If a line in the records below holds the word "лента", copy it.

▶ **RECORDS**
....
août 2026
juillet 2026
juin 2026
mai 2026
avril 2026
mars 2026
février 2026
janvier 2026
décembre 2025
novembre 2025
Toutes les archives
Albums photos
....
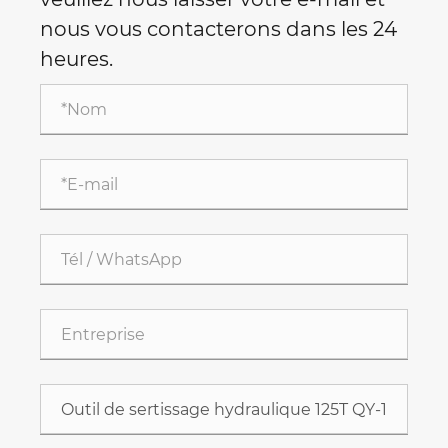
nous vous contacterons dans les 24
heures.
....
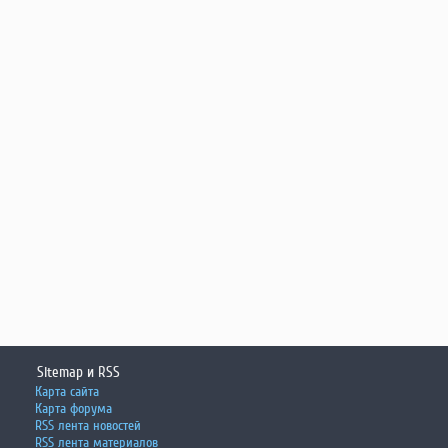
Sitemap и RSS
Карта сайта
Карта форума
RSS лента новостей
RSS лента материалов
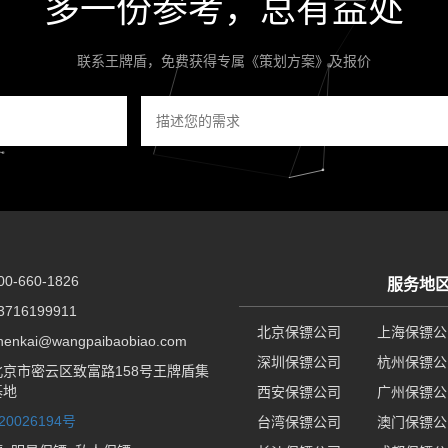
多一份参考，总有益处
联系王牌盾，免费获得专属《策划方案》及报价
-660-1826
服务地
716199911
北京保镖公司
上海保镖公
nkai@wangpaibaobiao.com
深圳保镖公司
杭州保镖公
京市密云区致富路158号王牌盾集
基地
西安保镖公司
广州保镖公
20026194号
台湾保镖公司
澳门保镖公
....
▶ **REPLY**
RSS лента новостей
RSS лента материалов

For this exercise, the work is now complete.